The data Start Marker

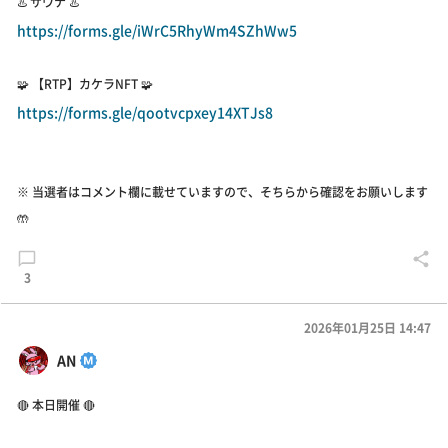
♨️ サウナ ♨️
https://forms.gle/iWrC5RhyWm4SZhWw5
🧩 【RTP】カケラNFT 🧩
https://forms.gle/qootvcpxey14XTJs8
※ 当選者はコメント欄に載せていますので、そちらから確認をお願いします
🤲
3
2026年01月25日 14:47
AN
🔴 本日開催 🔴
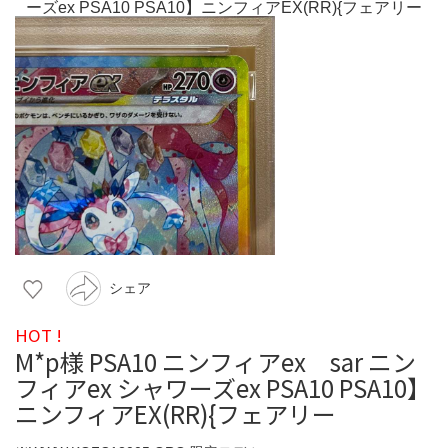
シェア
HOT !
M*p様 PSA10 ニンフィアex sar ニン
フィアex シャワーズex PSA10 PSA10】
ニンフィアEX(RR){フェアリー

The data End Marker

→ **Task**: Every line of the entries above that contains the word "https" must be tallied, and the number alone reported.

→ **Written answer**: 2